— Task details —
Please give the lines below again exactly as they stand, from the one that contains "mplishments in Turkish sports history." up to and including the one that contains "driver front wheel", leaving all pictures out.

— Excerpted data —

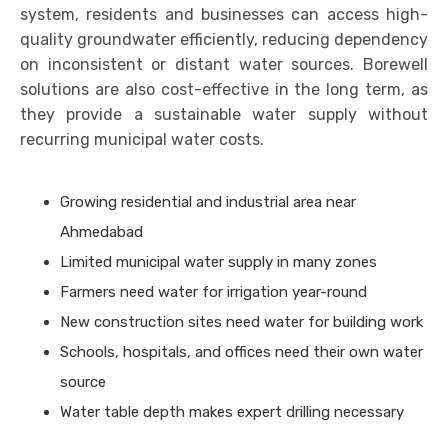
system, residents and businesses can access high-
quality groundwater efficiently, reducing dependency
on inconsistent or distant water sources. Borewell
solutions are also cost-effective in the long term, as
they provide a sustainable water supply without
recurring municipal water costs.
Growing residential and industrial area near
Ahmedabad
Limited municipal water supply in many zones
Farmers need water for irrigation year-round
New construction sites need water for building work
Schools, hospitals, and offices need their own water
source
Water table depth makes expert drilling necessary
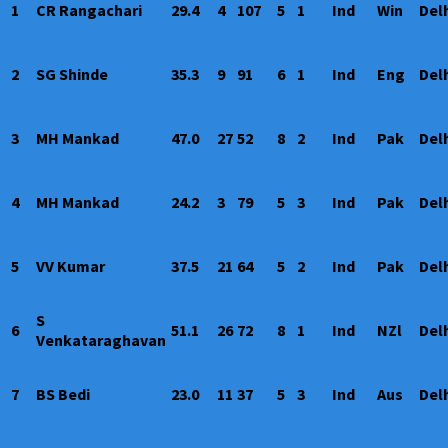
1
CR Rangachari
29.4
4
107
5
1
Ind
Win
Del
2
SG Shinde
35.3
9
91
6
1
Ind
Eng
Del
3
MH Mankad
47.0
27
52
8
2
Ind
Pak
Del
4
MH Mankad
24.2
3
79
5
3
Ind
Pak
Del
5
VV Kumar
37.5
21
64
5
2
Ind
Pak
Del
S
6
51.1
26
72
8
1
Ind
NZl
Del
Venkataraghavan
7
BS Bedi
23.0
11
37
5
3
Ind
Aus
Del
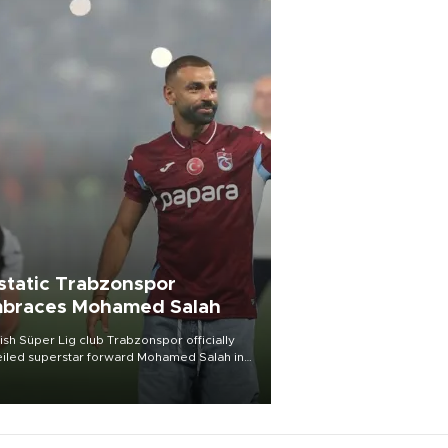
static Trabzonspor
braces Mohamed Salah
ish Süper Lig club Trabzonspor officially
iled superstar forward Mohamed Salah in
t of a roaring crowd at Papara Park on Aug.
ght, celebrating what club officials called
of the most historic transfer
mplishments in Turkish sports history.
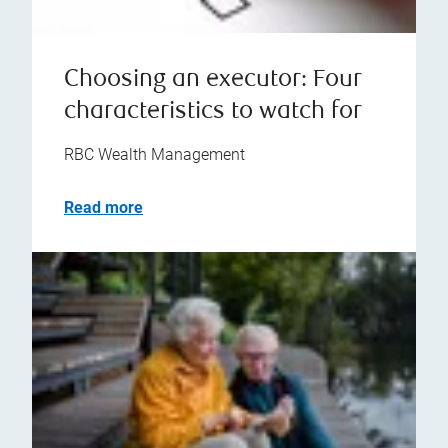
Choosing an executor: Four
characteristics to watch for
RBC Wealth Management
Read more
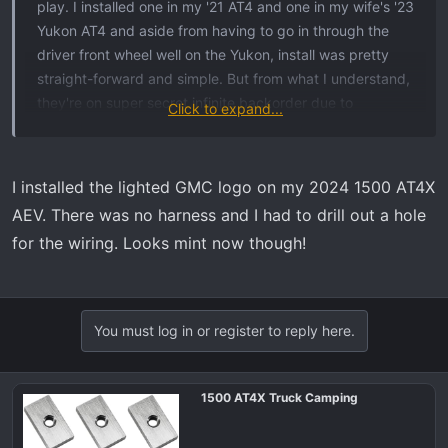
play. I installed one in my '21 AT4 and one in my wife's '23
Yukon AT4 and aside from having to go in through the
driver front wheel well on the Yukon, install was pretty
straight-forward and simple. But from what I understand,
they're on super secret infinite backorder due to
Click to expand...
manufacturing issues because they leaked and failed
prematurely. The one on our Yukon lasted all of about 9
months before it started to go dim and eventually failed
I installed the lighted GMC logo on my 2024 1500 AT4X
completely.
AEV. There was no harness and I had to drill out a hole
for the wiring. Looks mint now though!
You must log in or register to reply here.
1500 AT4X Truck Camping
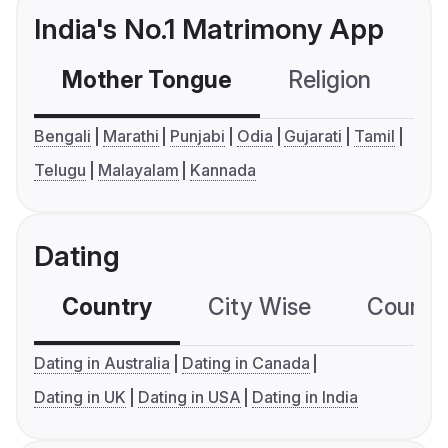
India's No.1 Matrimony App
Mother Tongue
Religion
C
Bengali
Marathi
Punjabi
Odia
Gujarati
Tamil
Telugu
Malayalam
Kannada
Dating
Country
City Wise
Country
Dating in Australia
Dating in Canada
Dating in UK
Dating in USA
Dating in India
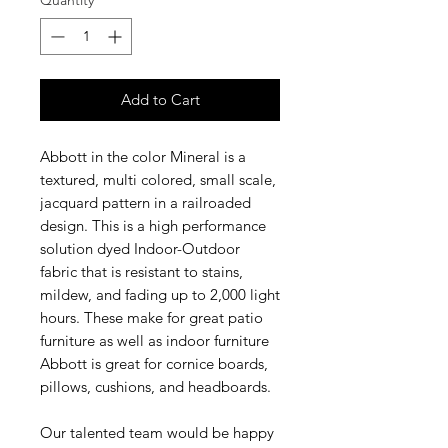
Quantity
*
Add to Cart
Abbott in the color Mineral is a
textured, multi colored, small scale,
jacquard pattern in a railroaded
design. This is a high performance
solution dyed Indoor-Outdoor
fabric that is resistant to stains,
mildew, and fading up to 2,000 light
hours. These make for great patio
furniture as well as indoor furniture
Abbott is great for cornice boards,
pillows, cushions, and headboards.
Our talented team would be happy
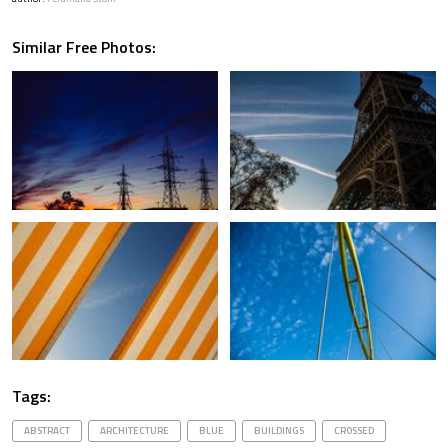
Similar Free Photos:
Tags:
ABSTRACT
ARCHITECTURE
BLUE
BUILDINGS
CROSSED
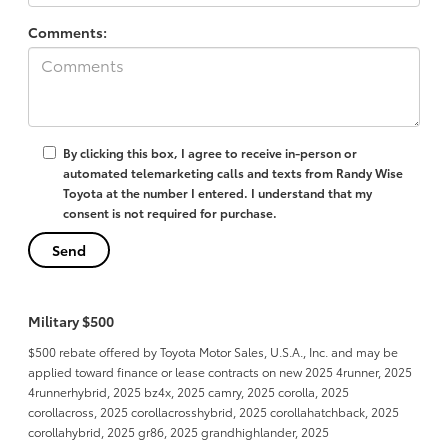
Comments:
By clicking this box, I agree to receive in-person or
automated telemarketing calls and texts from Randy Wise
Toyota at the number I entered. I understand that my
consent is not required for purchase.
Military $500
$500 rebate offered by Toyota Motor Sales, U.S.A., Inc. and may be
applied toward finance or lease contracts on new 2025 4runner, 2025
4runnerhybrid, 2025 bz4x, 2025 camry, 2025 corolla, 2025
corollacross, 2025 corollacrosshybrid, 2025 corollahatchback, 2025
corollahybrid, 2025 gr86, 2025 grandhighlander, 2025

— Solution for this task —
mplishments in Turkish sports history.
Choosing an executor: Four
characteristics to watch for
RBC Wealth Management
Read more
play. I installed one in my '21 AT4 and one in my wife's '23
Yukon AT4 and aside from having to go in through the
driver front wheel well on the Yukon, install was pretty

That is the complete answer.